Resolution - 1024 by 1024
CFG- 3.5
Steps- 90
Test 2
Prompt:
Ultra-realistic photoshoot of a young male model in casual denim jacket and white t-shirt, standing on a city street at golden hour, warm sunlight casting natural shadows, cinematic realism, sharp focus, magazine editorial style.
Resolution - 1024 by 1024
CFG- 3.5
Steps- 50
Test 3
Prompt:
A dark grainy security camera footage photo of Santa Claus wearing night vision googles, sneaking through a living room, holding a bottle of Jack Daniels
Resolution - 1024 by 1024
CFG- 3.5
Steps- 80
Test 4
Prompt:
A young Instagram reel creator, stylish and energetic, sitting at a modern desk with ring light and smartphone mounted on a tripod.

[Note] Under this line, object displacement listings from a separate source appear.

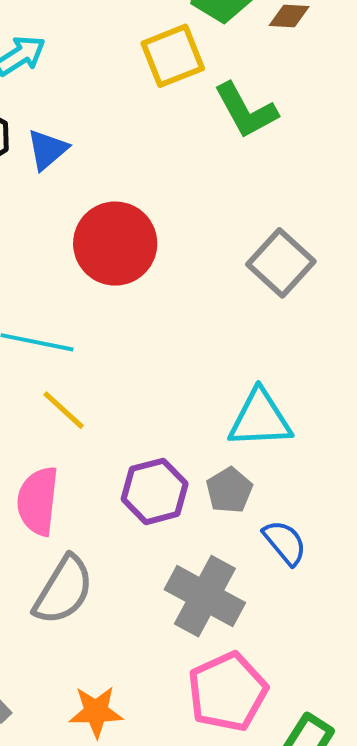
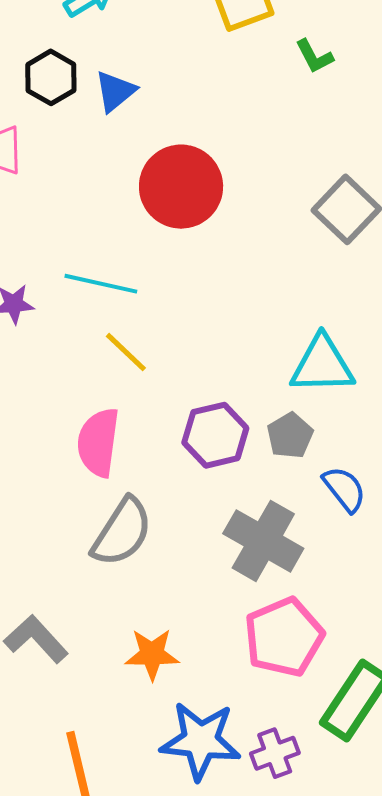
green L-shape: (246, 111) -> (314, 56), size x0.6

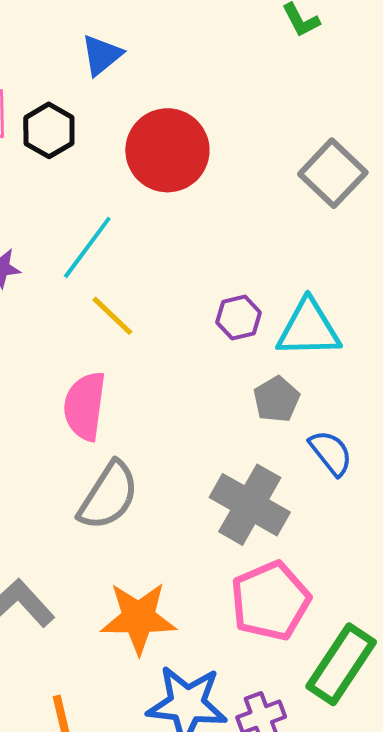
black hexagon: (51, 77) -> (49, 130), moved
cyan line: (101, 284) -> (87, 247), turned -66
purple hexagon: (215, 435) -> (239, 318), moved, size x0.7
orange star: (152, 654) -> (138, 618), size x1.4

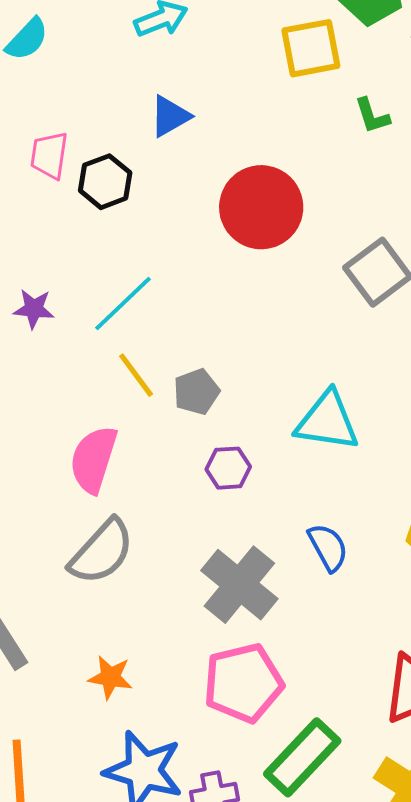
red circle: (167, 150) -> (261, 207), moved
purple hexagon: (239, 318) -> (228, 468), moved
gray pentagon: (276, 399) -> (196, 392), moved
orange star: (138, 618) -> (110, 677), size x0.6

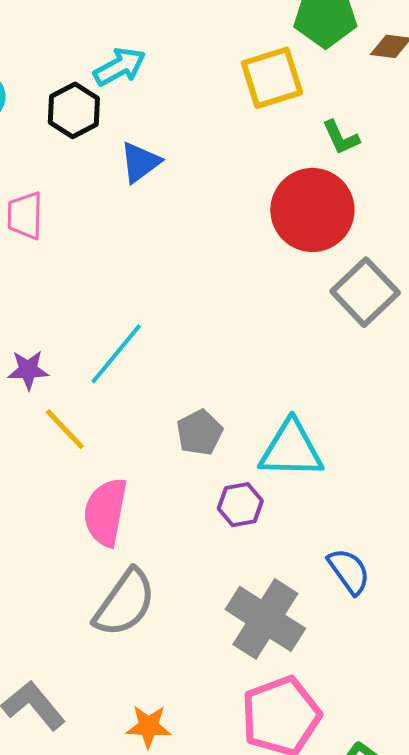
black hexagon: (105, 182) -> (74, 110), moved
red circle: (261, 207) -> (312, 210), moved
yellow line: (136, 375) -> (65, 429), moved
cyan triangle: (327, 421) -> (291, 449), moved

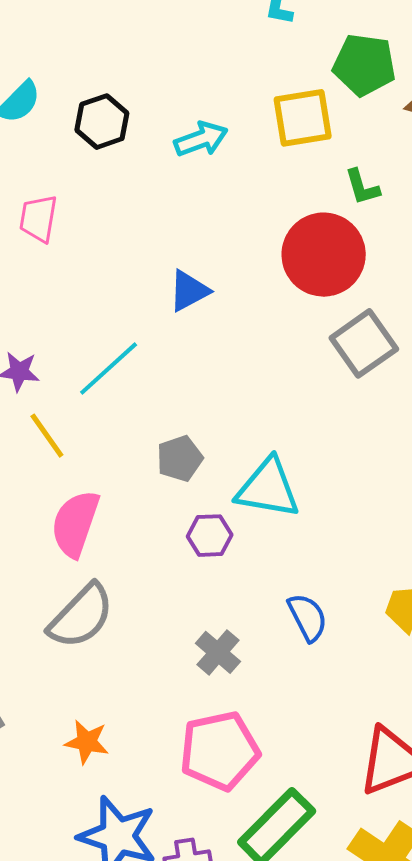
cyan arrow: (120, 67) -> (201, 139), moved
blue triangle: (140, 162) -> (189, 291), moved
gray cross: (265, 619) -> (218, 652), size x0.6

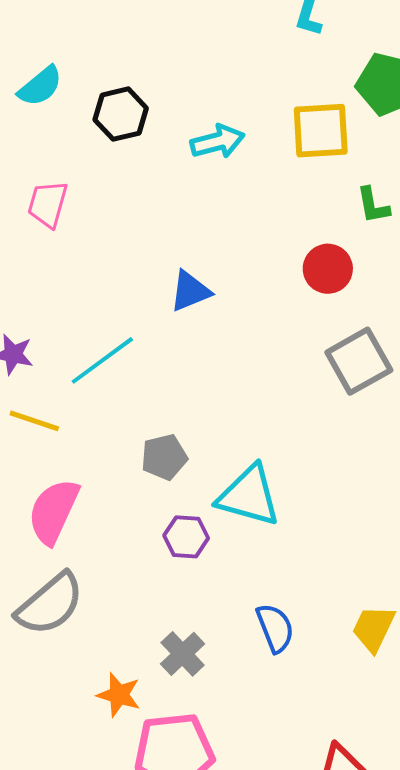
red circle: (324, 255) -> (328, 269), size x0.6
yellow line: (47, 436) -> (34, 421), turned -42
orange star: (87, 742) -> (119, 695), moved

She is going live with her audience, smiling, waving, and interacting warmly as if talking directly to viewers. Background shows cozy studio lighting with LED neon signs, plants, and creative decor. Cinematic lighting, high-definition, smooth camera panning, soft bokeh in the background. A dynamic, lively atmosphere with slight camera movement for realism. The mood is engaging, cheerful, and professional, designed for Instagram live aesthetics.
Resolution - 1024 by 1024
CFG- 3.5
Steps- 90
Test 5
Prompt:
Ring doorbell footage of Minecraft Steve trying to deliver a Minecraft steak, standing awkardly.
Resolution - 1024 by 1024
CFG- 3.5
Steps- 50
This approach feels like a big leap forward for the practical use of diffusion models. The blend of optimized denoising with online preference alignment not only saves compute but makes the model more user centric. Creative professionals will appreciate the ability to nudge results on the fly with prompt based control. It moves beyond static reward models into a space where AI adapts as quickly as human preferences shift. Direct Align and SRPO make photorealism in AI image generation more achievable and more accessible.